By Alexandra Toy
ALPHARETTA (BP)—In the summer of 2016, college students from Temple Baptist Church in Ruston, La., traveled to Chicago and Calgary to learn to live on mission. That experience not only changed the lives of the students, it had an inspirational impact on the church as well.
Temple Baptist consistently encourages its students to live on mission and to passionately pursue the Lord’s will for their lives. Because of that, many of the church’s students participate in GenSend—a collegiate opportunity where students learn how to lead missional lives in specific contexts through mercy ministry and church planting.
“Initially, I felt a pull towards the city of Calgary when I first heard about it at Temple, but I rejected the Lord’s call,” said GenSend participant Jackie Widder. “I decided to serve in Turkey for the summer, but when the government closed the country’s borders, I realized I had been making my own plans instead of listening to God. After many months of prayer, and receiving encouragement and mentorship from my college pastor, I felt a peace about going to Calgary and decided to listen to God.”
“Living on mission is a big emphasis at Temple,” said Temple Baptist college student Mitchell McCallon. “It is consistently preached from the pulpit, and it is lived out in our leaders lives. Pastor Casey, our college minister, played a huge role in motivating me to go on GenSend. He is constantly encouraging us not to waste our summers.”
Both the Chicago and Calgary groups were impacted by the needs they recognized in the cities.
“Chicago needs more pastors and more church planters,” said McCallon. “But most of all, it needs faithful followers of Christ to go into the city and do life with the people who live there, which begins with the church.”
“One thing I noticed about Calgary is the people are lonely and searching for purpose,” said Widder. “They are longing for community, even if they don’t realize it. Also, the city does not have enough churches for the 1.3 million people who live there. Most of the church plants are new and in need of volunteers. If more churches were planted, then the people of Calgary would receive the community they desire, but, for now, there are not nearly enough churches to adequately serve the city.”
At the end of the summer, each group’s leader gave an overview of their summer to the congregation.
“We presented videos of the GenSenders work to the congregation,” said senior pastor Reggie Bridges. “The videos explain where the students went, what they did and how the congregation’s support to the Annie Armstrong Easter Offering (AAEO) enabled them to do it. The videos physically showed our kids living on mission.”
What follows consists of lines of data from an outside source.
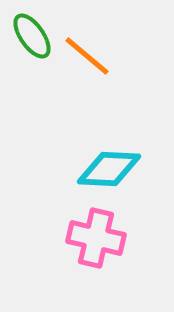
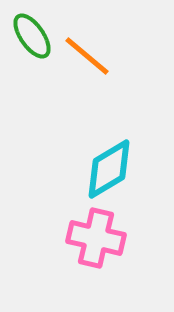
cyan diamond: rotated 34 degrees counterclockwise
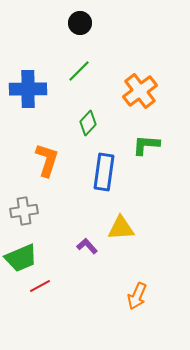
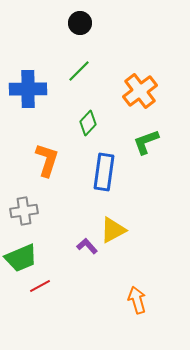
green L-shape: moved 3 px up; rotated 24 degrees counterclockwise
yellow triangle: moved 8 px left, 2 px down; rotated 24 degrees counterclockwise
orange arrow: moved 4 px down; rotated 140 degrees clockwise
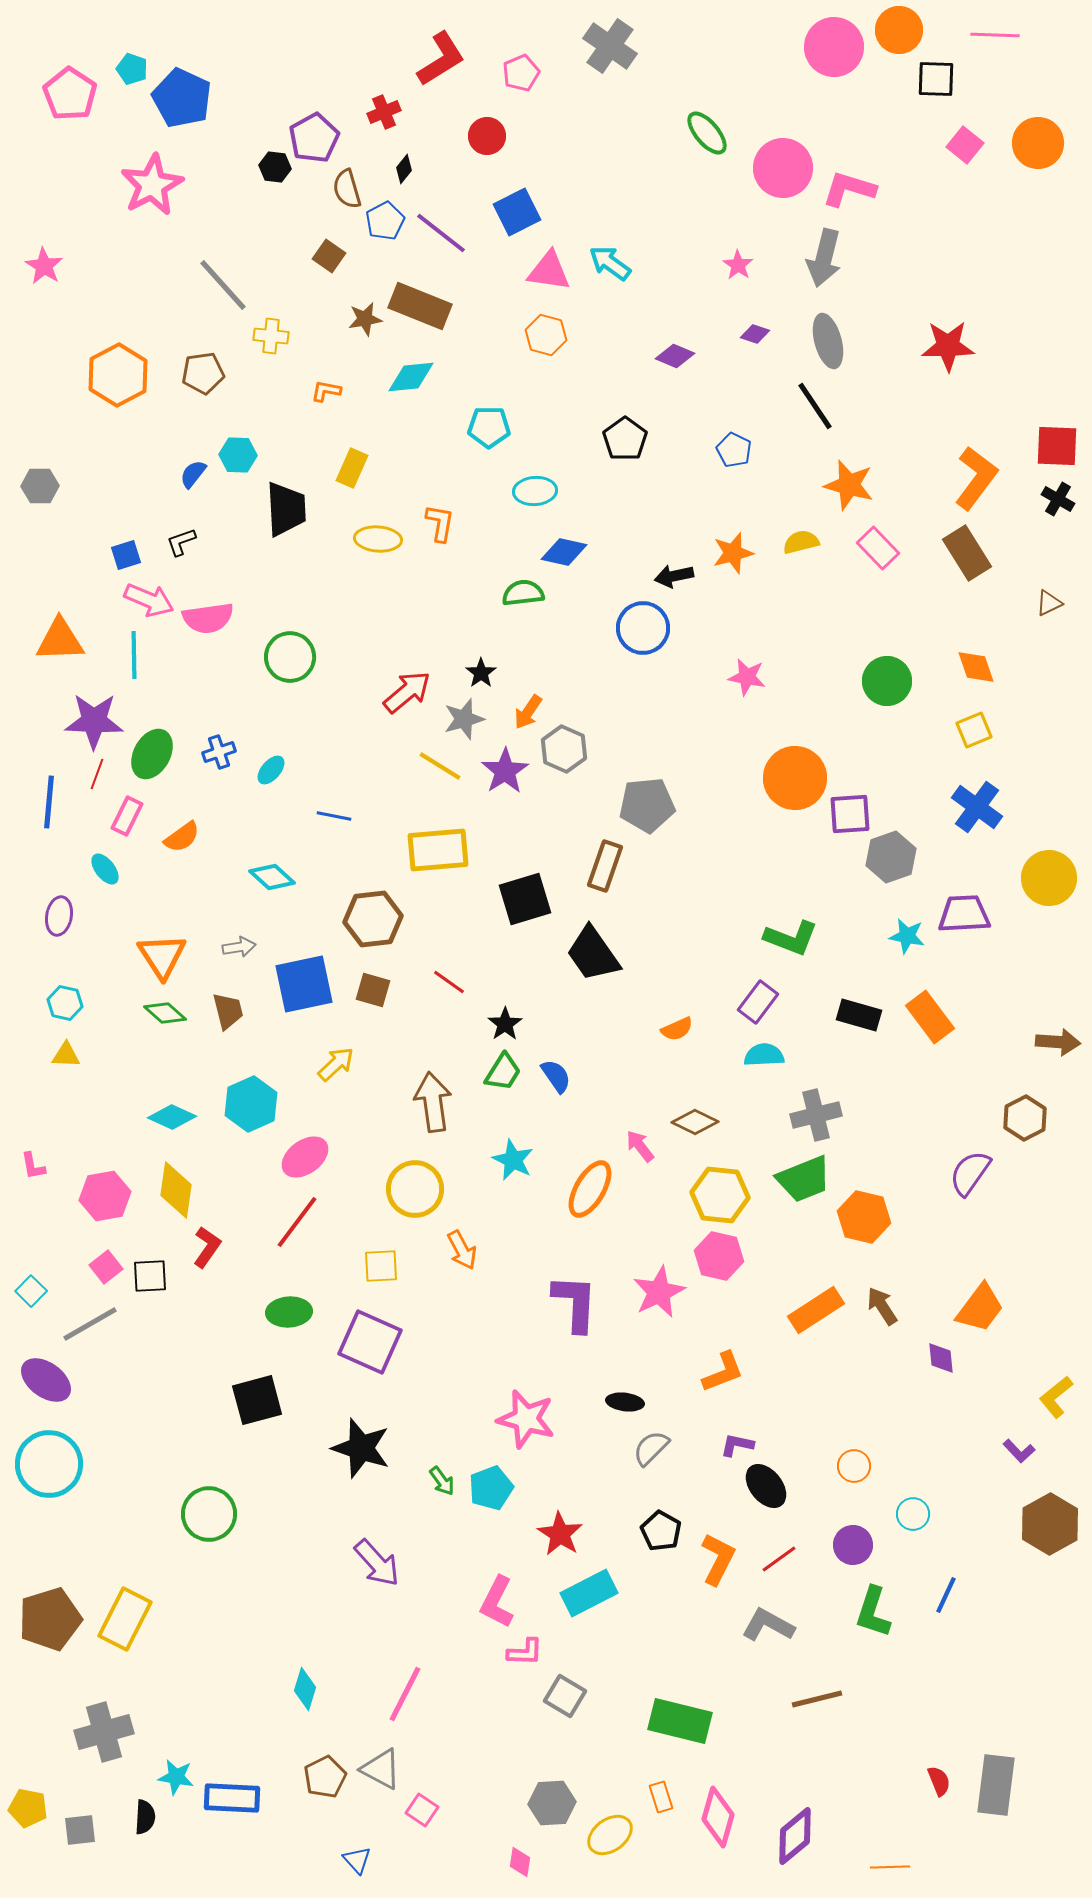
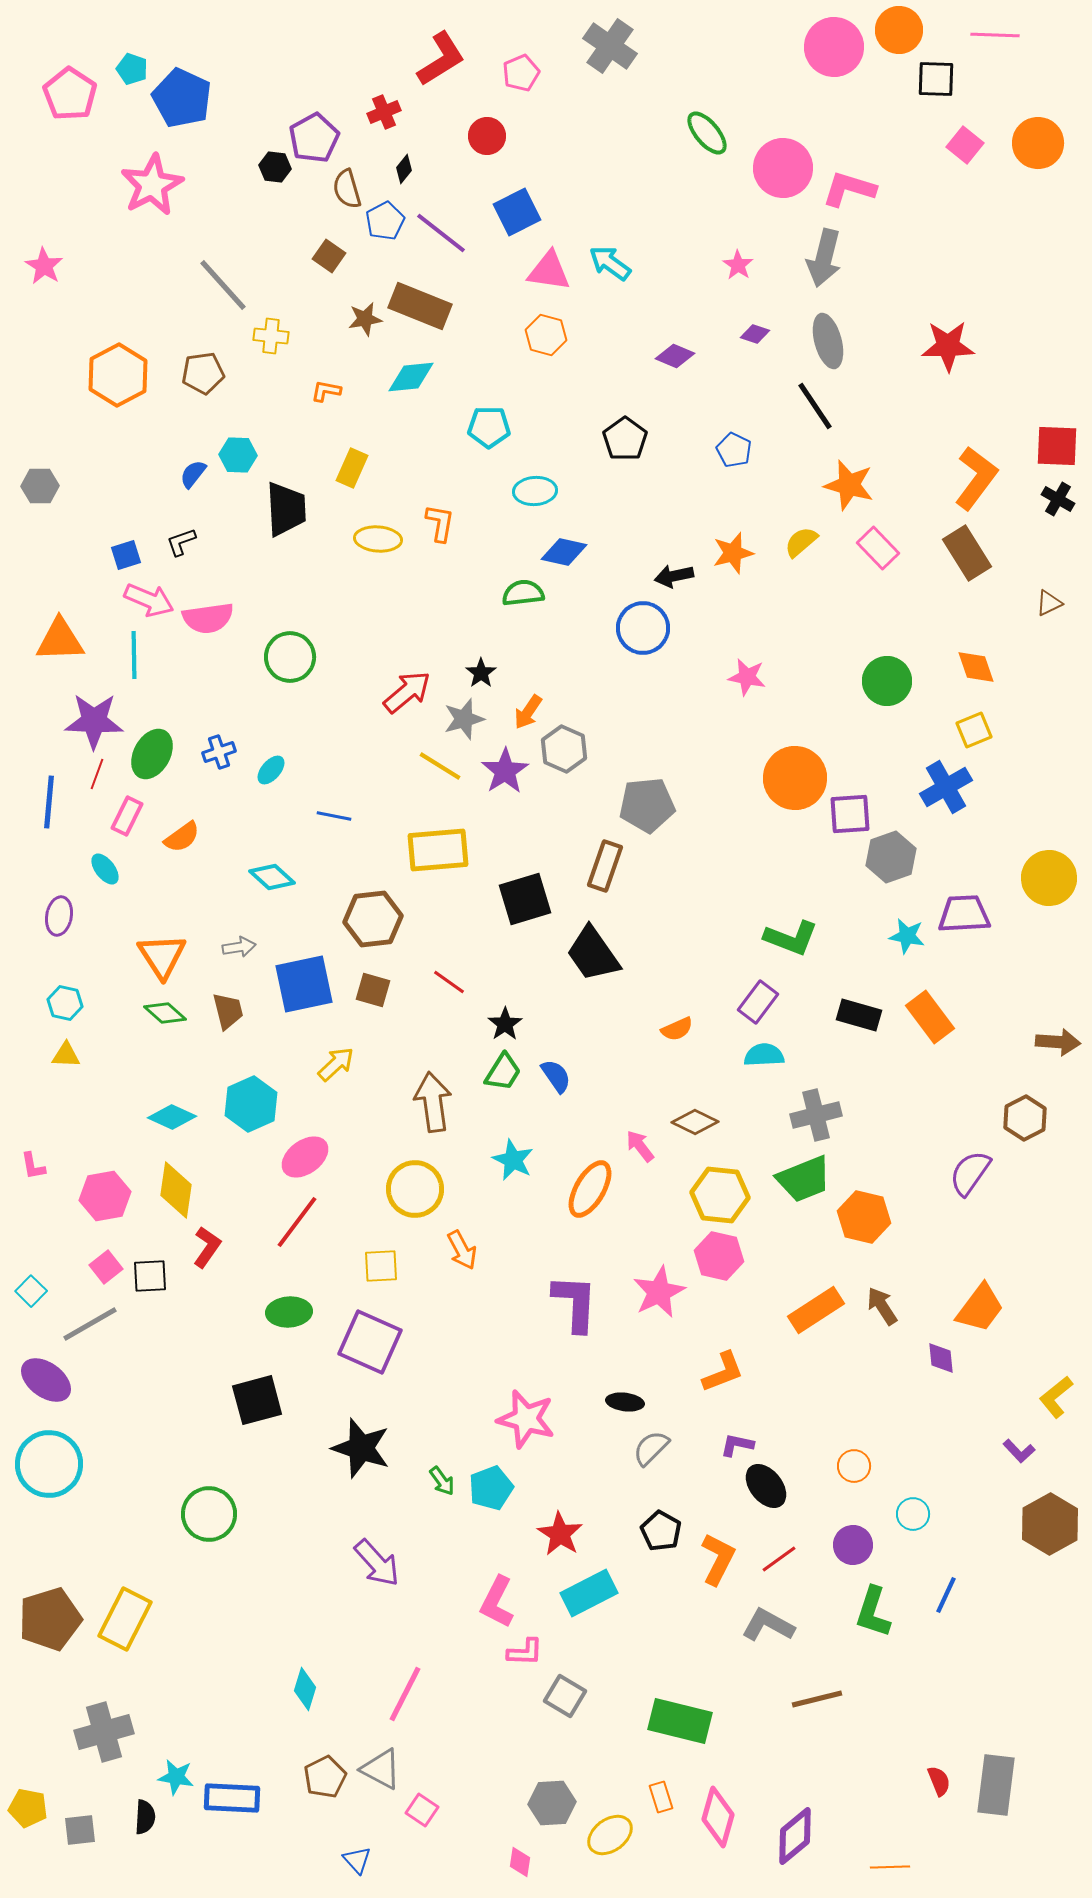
yellow semicircle at (801, 542): rotated 27 degrees counterclockwise
blue cross at (977, 807): moved 31 px left, 20 px up; rotated 24 degrees clockwise
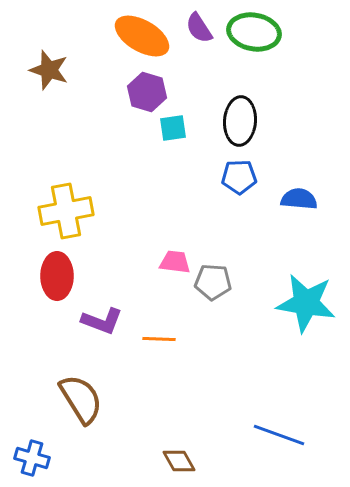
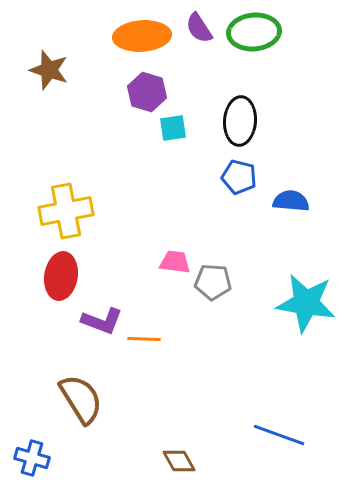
green ellipse: rotated 15 degrees counterclockwise
orange ellipse: rotated 34 degrees counterclockwise
blue pentagon: rotated 16 degrees clockwise
blue semicircle: moved 8 px left, 2 px down
red ellipse: moved 4 px right; rotated 9 degrees clockwise
orange line: moved 15 px left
Because of the stories shared by their student missionaries, Temple could put faces to their AAEO giving. Seeing the needs of each city through the eyes the students provided an excellent reminder of the importance of the yearly offering and its support of missionaries throughout North America.
“One thing Temple Baptist does extraordinarily well is caring and providing for college students,” says McCallon. “I can’t say enough about how much support we as a college ministry receive from the general congregation. I think this is reflected in the amount given to the Annie Armstrong Easter Offering. Simply put, Temple loves supporting its college students in their walks with God, and they are always enthusiastic when individual students express a call to ministry or missions.”
GenSend’s purpose is being fulfilled in churches such as Temple Baptist. The students are learning how to live on mission, while simultaneously motivating their home church to see the needs of the cities they are stationed in and meeting them through the AAEO.
“This is not a Temple story, it’s a kingdom story,” Pastor Reggie says. “We’re just excited to be a part of it.”
Everything given to NAMB through AAEO goes directly to missionaries in the field. The offering accounts for 50 percent of NAMB’s annual resources.
NAMB hopes to see every church on mission, whether that be through praying for missionaries, participating by going on trips or sending missionaries from their churches or through providing the financial resources needed to finance missionaries’ work in the field.
Editor’s Note: Earlier versions of this story reported inaccurate figures regarding Temple’s AAEO giving. The church reports that it has averaged $58,263.00 given to AAEO over the last three years.